W 1999 roku Renault przejęło kontrolny pakiet akcji Nissana – japońskiej marki, która była na krawędzi upadłości. Ghosn został wysłany do Japonii i rozpoczął radykalną restrukturyzację firmy. Zwolnienia, zamknięcia zakładów i brutalne cięcia kosztów przyniosły efekty – Nissan nie tylko przetrwał, ale wrócił na pozycję globalnego gracza. Ghosn stał się gwiazdą japońskich mediów, a jego wizerunek trafił nawet do mangi.
Jego największym osiągnięciem był jednak sojusz Renault-Nissan, który później włączył do siebie również Mitsubishi. Carlos Ghosn stworzył jedną z największych grup motoryzacyjnych świata, z produkcją na poziomie kilkunastu milionów samochodów rocznie. Był jednym z pierwszych, którzy mocno postawili na elektromobilność – Nissan Leaf był w swoim czasie pionierem na rynku aut elektrycznych.
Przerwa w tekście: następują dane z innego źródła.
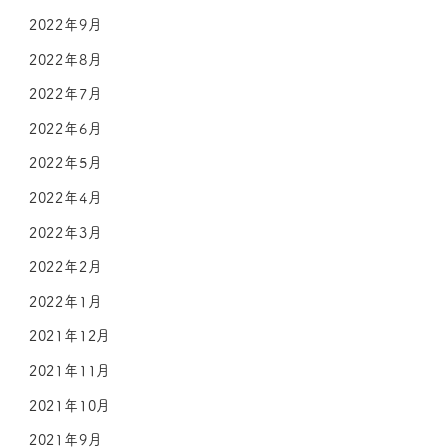
2022年9月
2022年8月
2022年7月
2022年6月
2022年5月
2022年4月
2022年3月
2022年2月
2022年1月
2021年12月
2021年11月
2021年10月
2021年9月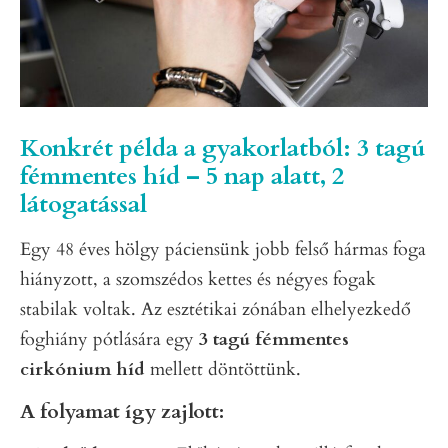
Konkrét példa a gyakorlatból: 3 tagú
fémmentes híd – 5 nap alatt, 2
látogatással
Egy 48 éves hölgy páciensünk jobb felső hármas foga
hiányzott, a szomszédos kettes és négyes fogak
stabilak voltak. Az esztétikai zónában elhelyezkedő
foghiány pótlására egy
3 tagú fémmentes
cirkónium híd
mellett döntöttünk.
A folyamat így zajlott: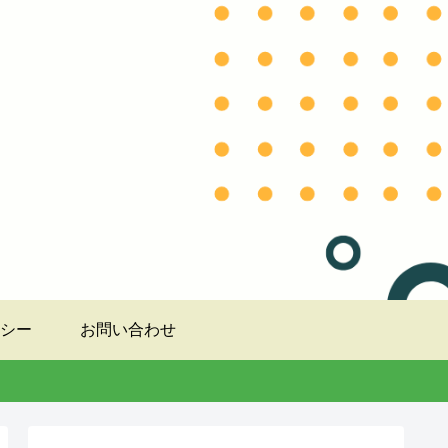
シー
お問い合わせ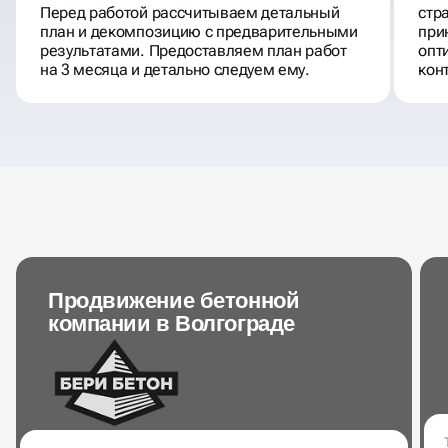
Перед работой рассчитываем детальный
стр
план и декомпозицию с предварительными
при
результатами. Предоставляем план работ
опт
на 3 месяца и детально следуем ему.
кон
Продвижение бетонной
компании в Волгограде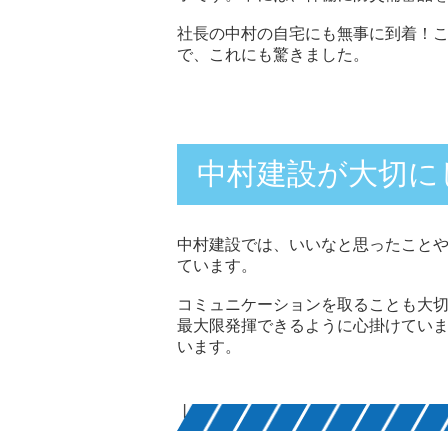
社長の中村の自宅にも無事に到着！
で、これにも驚きました。
中村建設が大切に
中村建設では、いいなと思ったこと
ています。
コミュニケーションを取ることも大
最大限発揮できるように心掛けてい
います。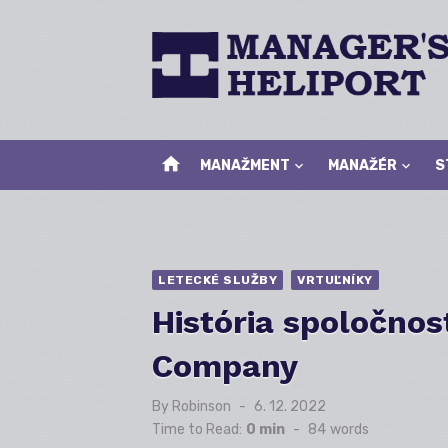
Skip
to
content
home
MANAŽMENT
MANAŽÉR
S
LETECKÉ SLUŽBY
VRTUĽNÍKY
História spoločnos
Company
By
Robinson
Posted
6. 12. 2022
on
Time to Read:
0 min
-
84
words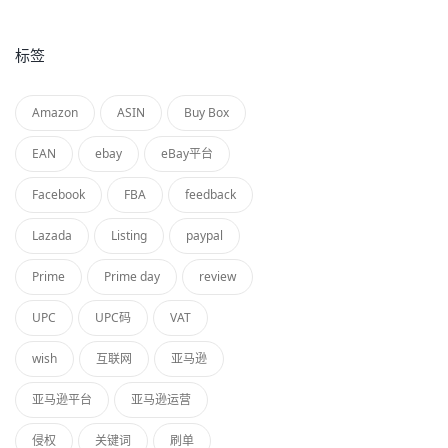
标签
Amazon
ASIN
Buy Box
EAN
ebay
eBay平台
Facebook
FBA
feedback
Lazada
Listing
paypal
Prime
Prime day
review
UPC
UPC码
VAT
wish
互联网
亚马逊
亚马逊平台
亚马逊运营
侵权
关键词
刷单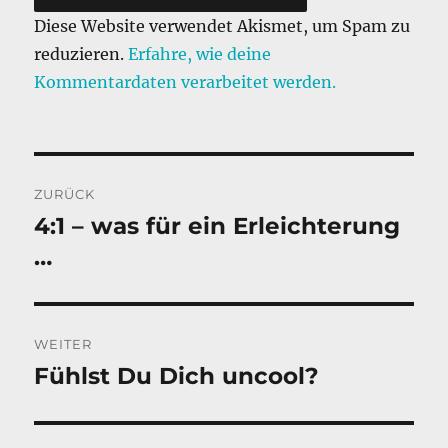
Diese Website verwendet Akismet, um Spam zu
reduzieren.
Erfahre, wie deine
Kommentardaten verarbeitet werden.
Beitragsnavigation
ZURÜCK
4:1 – was für ein Erleichterung
Vorheriger
Beitrag:
…
WEITER
Fühlst Du Dich uncool?
Nächster
Beitrag: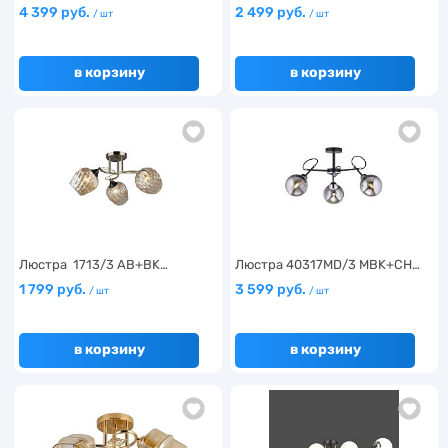
4 399 руб.
2 499 руб.
/ шт
/ шт
в корзину
в корзину
Люстра 1713/3 AB+BK…
Люстра 40317MD/3 MBK+CH…
1 799 руб.
3 599 руб.
/ шт
/ шт
в корзину
в корзину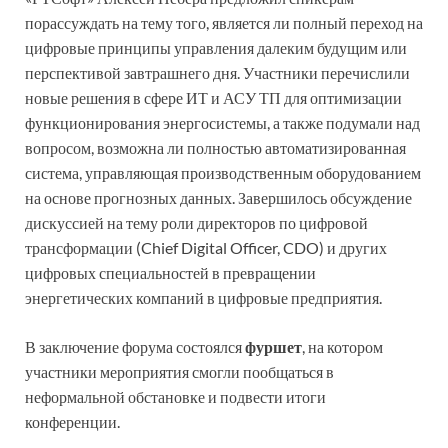
порассуждать на тему того, является ли полный переход на
цифровые принципы управления далеким будущим или
перспективой завтрашнего дня. Участники перечислили
новые решения в сфере ИТ и АСУ ТП для оптимизации
функционирования энергосистемы, а также подумали над
вопросом, возможна ли полностью автоматизированная
система, управляющая производственным оборудованием
на основе прогнозных данных. Завершилось обсуждение
дискуссией на тему роли директоров по цифровой
трансформации (Chief Digital Officer, CDO) и других
цифровых специальностей в превращении
энергетических компаний в цифровые предприятия.
В заключение форума состоялся
фуршет
, на котором
участники мероприятия смогли пообщаться в
неформальной обстановке и подвести итоги
конференции.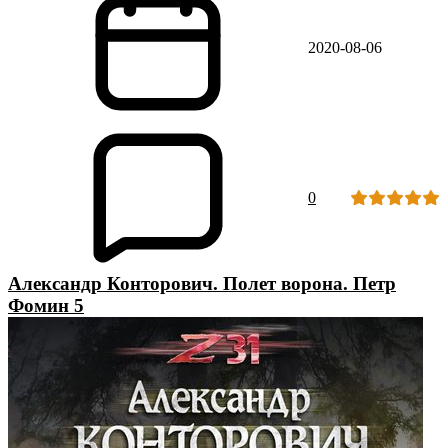
2020-08-06
0
Александр Конторович. Полет ворона. Петр
Фомин 5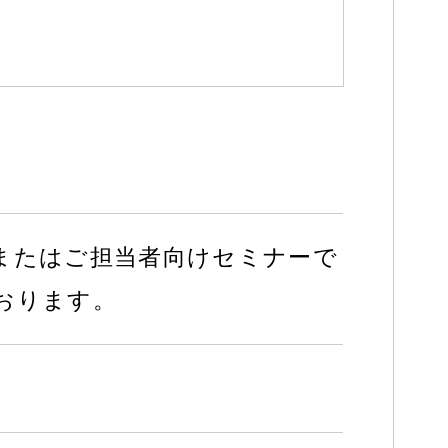
またはご担当者向けセミナーで
おります。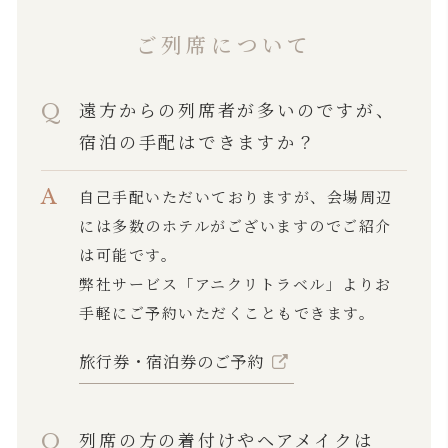
ご列席について
遠方からの列席者が多いのですが、
宿泊の手配はできますか？
自己手配いただいておりますが、会場周辺
には多数のホテルがございますのでご紹介
は可能です。
弊社サービス「アニクリトラベル」よりお
手軽にご予約いただくこともできます。
旅行券・宿泊券のご予約
列席の方の着付けやヘアメイクは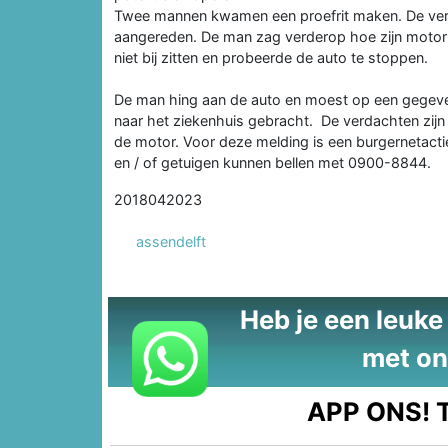
Twee mannen kwamen een proefrit maken. De verk
aangereden. De man zag verderop hoe zijn motor o
niet bij zitten en probeerde de auto te stoppen.
De man hing aan de auto en moest op een gegeven
naar het ziekenhuis gebracht. De verdachten zij
de motor. Voor deze melding is een burgernetacti
en / of getuigen kunnen bellen met 0900-8844.
2018042023
assendelft
Heb je een leuke t
met on
APP ONS!
T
W 2018 roku świat motoryzacyjny został zszokowany – Ghosn został aresztowany w Japonii, oskarżony o malwersacje finansowe, niewłaściwe raportowanie wynagrodzenia i nadużycia. Po miesiącach aresztu domowego dokonał brawurowej ucieczki do Libanu, ukryty w skrzyni sprzętu muzycznego. Dziś mieszka w Bejrucie, udziela wywiadów i nadal podtrzymuje swoją niewinność.
Historia Carlosa Ghosna to historia upadku i triumfu, geniuszu i pychy, a jednocześnie brutalna lekcja dla całej branży – że żadna pozycja nie jest gwarantowana, a władza zawsze niesie ryzyko.